> Task prompt
What you return must be every line below that includes the word "number".

> Records supplied
=== Begin Enclosure ===

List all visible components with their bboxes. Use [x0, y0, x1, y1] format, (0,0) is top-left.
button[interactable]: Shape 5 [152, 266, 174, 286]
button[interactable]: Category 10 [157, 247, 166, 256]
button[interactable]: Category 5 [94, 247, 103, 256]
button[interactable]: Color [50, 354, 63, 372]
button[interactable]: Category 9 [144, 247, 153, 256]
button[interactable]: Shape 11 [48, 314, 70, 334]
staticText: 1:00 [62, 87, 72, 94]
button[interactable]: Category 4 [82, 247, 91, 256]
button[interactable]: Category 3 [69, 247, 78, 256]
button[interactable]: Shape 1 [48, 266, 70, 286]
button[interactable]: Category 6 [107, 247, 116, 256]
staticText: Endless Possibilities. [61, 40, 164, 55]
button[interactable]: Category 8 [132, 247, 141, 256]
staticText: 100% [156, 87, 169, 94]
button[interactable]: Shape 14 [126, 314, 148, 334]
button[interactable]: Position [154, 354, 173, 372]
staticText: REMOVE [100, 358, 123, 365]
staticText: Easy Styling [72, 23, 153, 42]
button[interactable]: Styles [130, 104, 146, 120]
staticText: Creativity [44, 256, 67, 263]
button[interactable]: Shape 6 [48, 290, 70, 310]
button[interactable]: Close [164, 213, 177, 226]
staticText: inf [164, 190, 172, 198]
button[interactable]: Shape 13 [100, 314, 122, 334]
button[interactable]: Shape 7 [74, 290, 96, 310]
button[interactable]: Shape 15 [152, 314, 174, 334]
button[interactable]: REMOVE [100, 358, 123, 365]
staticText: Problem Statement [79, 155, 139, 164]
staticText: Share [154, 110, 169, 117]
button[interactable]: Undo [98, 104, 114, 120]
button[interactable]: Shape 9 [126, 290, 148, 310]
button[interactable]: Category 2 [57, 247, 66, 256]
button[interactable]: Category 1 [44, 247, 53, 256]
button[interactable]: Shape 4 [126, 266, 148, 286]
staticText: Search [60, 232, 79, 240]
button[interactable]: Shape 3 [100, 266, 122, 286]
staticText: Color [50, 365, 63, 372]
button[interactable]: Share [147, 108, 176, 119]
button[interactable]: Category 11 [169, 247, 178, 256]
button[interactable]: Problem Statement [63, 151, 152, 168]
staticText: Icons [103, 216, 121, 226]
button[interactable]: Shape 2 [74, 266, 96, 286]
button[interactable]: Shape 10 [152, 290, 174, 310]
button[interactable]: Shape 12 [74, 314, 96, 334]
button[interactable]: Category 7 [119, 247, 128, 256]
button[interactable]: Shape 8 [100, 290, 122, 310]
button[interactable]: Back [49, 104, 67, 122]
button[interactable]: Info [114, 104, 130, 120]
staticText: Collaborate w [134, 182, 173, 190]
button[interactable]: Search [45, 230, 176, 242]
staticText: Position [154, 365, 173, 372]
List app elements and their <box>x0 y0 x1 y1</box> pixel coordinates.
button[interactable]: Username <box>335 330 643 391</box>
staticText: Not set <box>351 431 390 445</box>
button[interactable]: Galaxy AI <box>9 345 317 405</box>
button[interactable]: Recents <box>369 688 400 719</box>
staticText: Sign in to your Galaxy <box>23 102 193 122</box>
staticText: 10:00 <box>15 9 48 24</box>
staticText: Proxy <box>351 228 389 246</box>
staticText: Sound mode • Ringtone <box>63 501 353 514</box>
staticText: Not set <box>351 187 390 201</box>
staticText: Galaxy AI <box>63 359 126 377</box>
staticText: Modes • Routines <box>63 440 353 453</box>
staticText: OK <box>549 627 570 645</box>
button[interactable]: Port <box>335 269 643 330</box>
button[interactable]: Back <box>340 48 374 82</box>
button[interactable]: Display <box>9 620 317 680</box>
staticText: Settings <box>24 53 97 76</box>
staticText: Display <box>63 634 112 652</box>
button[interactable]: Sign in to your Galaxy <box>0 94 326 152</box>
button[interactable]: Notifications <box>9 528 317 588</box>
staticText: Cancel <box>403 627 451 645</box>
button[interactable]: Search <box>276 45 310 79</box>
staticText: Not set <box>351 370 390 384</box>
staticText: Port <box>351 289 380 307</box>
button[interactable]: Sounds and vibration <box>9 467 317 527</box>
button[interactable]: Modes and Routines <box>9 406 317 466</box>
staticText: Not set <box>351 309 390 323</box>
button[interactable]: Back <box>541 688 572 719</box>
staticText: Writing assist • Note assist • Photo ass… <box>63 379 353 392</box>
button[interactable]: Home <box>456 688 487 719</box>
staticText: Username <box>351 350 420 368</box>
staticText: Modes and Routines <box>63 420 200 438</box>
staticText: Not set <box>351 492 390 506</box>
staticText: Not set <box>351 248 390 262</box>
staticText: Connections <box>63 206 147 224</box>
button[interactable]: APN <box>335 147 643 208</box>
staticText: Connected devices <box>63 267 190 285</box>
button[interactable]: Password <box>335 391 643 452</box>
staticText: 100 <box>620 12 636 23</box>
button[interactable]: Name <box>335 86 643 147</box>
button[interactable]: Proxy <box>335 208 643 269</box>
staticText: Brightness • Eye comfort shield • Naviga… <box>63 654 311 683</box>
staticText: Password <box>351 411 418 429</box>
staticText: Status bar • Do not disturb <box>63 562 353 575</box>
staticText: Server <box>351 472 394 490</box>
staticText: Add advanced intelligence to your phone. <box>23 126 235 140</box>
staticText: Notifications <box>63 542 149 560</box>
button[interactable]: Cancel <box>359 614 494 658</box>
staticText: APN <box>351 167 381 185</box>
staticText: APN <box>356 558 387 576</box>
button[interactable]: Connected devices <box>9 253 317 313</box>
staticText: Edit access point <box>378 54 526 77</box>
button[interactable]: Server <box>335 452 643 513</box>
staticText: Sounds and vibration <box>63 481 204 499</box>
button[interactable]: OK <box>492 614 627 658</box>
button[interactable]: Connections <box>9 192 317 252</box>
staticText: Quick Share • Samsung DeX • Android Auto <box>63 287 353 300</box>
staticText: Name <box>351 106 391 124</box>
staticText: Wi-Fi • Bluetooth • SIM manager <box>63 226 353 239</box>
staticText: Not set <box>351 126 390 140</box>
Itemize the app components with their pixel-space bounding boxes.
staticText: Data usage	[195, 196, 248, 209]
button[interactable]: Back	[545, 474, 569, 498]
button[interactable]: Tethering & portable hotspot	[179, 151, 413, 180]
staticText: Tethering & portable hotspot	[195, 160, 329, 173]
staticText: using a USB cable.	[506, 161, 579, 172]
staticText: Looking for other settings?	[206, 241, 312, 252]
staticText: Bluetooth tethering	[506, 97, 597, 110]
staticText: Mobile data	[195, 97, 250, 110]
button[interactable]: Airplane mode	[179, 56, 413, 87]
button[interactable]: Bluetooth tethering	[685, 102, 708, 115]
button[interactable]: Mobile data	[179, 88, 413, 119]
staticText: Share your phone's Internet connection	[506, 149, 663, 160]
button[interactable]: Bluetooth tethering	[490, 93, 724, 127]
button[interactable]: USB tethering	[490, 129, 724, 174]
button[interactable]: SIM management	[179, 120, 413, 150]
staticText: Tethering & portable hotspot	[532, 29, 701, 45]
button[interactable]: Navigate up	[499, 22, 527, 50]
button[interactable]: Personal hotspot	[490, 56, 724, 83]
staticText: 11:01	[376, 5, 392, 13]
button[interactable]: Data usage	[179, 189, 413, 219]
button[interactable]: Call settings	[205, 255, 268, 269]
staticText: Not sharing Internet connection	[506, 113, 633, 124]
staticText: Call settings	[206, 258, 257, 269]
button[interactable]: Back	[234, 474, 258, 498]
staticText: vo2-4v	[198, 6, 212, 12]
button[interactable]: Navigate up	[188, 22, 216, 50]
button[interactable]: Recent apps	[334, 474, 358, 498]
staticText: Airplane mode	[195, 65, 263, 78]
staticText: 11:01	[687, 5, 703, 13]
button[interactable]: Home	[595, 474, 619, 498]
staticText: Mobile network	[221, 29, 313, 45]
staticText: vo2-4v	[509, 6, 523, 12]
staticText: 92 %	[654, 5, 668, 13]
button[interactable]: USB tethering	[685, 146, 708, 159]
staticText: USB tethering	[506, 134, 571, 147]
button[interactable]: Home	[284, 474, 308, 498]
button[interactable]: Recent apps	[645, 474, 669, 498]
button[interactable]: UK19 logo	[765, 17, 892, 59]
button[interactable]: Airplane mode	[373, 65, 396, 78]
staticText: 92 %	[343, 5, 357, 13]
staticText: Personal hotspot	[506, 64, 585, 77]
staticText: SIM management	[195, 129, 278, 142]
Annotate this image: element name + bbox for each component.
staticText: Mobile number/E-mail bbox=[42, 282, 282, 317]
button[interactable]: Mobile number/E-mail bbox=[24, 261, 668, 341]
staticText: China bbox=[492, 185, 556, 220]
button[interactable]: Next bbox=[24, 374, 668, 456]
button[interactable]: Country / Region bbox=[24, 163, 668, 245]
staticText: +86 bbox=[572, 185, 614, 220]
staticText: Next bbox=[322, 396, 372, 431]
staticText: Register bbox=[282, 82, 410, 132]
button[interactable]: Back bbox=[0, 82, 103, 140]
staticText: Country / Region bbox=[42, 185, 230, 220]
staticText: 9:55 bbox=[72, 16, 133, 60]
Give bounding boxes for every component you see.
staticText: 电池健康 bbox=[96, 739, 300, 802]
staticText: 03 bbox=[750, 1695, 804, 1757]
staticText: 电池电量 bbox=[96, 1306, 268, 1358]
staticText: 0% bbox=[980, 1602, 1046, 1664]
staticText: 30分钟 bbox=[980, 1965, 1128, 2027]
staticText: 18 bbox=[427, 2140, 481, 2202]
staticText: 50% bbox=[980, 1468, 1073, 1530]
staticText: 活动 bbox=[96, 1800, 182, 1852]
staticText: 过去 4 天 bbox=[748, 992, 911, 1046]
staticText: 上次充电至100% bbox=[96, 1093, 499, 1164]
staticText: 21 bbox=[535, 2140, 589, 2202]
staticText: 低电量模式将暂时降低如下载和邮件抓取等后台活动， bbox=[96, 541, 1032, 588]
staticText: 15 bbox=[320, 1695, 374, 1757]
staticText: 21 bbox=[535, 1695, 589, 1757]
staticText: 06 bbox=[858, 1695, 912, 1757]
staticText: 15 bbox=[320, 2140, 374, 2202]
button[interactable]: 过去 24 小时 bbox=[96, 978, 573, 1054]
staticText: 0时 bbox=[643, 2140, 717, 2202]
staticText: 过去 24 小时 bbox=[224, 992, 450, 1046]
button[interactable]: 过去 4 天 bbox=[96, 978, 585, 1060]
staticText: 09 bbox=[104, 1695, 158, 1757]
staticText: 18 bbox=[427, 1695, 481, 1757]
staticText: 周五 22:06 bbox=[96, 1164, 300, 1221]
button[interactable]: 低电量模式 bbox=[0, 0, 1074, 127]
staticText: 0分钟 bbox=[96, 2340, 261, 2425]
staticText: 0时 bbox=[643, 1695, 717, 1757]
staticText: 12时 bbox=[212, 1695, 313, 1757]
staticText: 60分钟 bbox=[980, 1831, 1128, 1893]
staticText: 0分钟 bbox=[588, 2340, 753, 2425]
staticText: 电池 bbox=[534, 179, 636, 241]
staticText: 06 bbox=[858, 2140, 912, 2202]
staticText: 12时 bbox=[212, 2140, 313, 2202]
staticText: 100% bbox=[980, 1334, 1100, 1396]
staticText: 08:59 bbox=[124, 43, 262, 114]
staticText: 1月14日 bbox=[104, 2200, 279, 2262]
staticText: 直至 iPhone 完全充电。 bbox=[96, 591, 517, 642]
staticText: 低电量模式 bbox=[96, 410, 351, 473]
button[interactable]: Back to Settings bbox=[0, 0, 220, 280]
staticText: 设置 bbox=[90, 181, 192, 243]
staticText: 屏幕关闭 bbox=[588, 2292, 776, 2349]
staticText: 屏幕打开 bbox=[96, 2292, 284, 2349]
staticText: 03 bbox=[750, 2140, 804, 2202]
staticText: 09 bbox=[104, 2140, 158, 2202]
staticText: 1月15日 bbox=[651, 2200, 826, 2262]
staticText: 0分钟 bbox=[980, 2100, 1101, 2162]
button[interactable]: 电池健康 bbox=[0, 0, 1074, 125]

=== End Enclosure ===

> Response to the task
staticText: Mobile number/E-mail bbox=[42, 282, 282, 317]
button[interactable]: Mobile number/E-mail bbox=[24, 261, 668, 341]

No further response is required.